Public accommodation laws are not about beliefs they are about equal treatment of the public in businesses open to the public.
And they can believe whatever the fuck they want what they can't do is violate the law with no consequences. The whole baking a cake for certain people is a sin thing is the purest most unadulterated bullshit I have ever seen outside of a political campaign
Hey I can believe that I should only do business with blondes with blue eyes and big tits but that doesn't mean I am justified in declining service to everyone else
In that they are forcing through government power private individuals to do things they do not want to do because other private individuals want them to do it, they very much touch on any number of rights held by private individuals. I have a right to choose not to associate with other people; they do NOT have a right to force others to associate with them. Because of this, public accommodation laws, in and of themselves, violate the Constitution. It is one thing to say that
public sector entities, such as government agencies, must service everyone. It is entirely another to say that private sector entities must do so.

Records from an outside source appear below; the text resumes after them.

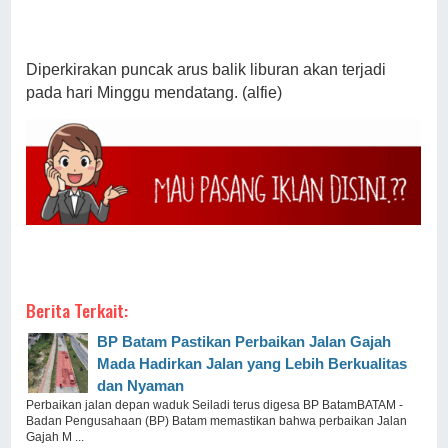
Diperkirakan puncak arus balik liburan akan terjadi
pada hari Minggu mendatang. (alfie)
Berita Terkait:
BP Batam Pastikan Perbaikan Jalan Gajah
Mada Hadirkan Jalan yang Lebih Berkualitas
dan Nyaman
Perbaikan jalan depan waduk Seiladi terus digesa BP BatamBATAM -
Badan Pengusahaan (BP) Batam memastikan bahwa perbaikan Jalan
Gajah M ...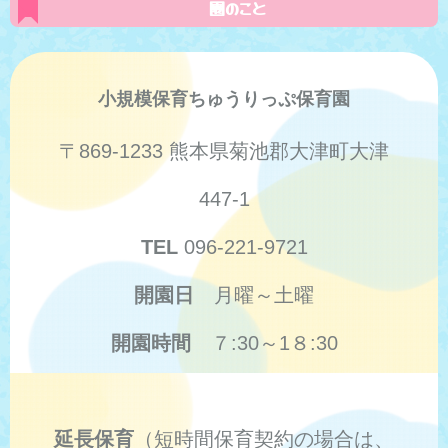
園のこと
小規模保育ちゅうりっぷ保育園
〒869-1233 熊本県菊池郡大津町大津
447-1
TEL
096-221-9721
開園日
月曜～土曜
開園時間
７:30～1８:30
延長保育
（短時間保育契約の場合は、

Furthermore, to say, "They can believe what they want; they just can't practice it" is to say "They cannot believe it". A major problem with left-think on this subject is that it conflates "belief" with "thought", and assumes that one's beliefs are merely thoughts in one's head, divorced from one's actions. The exact opposite is the truth: one's beliefs are NOT what one thinks, or even what one says. What a person DOES is the truest measure of what he believes, particularly when circumstances are most difficult. The First Amendment recognizes this by guaranteeing not only "freedom of religion" but also "the free exercise thereof".
You are still arrogating to yourself the right to approve the beliefs of others. You are saying, "They have the right to believe what they want, so long as it is acceptable to most people." The First Amendment doesn't exist to protect belief that is generally acceptable to society at large; if it's acceptable to most people, it doesn't NEED protection, because it won't be attacked. The First Amendment exists precisely to protect belief that most people find repugnant.
And yeah, I actually think you should be free to restrict your business only to well-endowed blondes, if that's what you want to do. Of course, I also think you should be free to avail yourself of bankruptcy court when your business closes two months later. What I DON'T think is that you should be legally required to pretend that you like skinny brunettes if you don't choose to.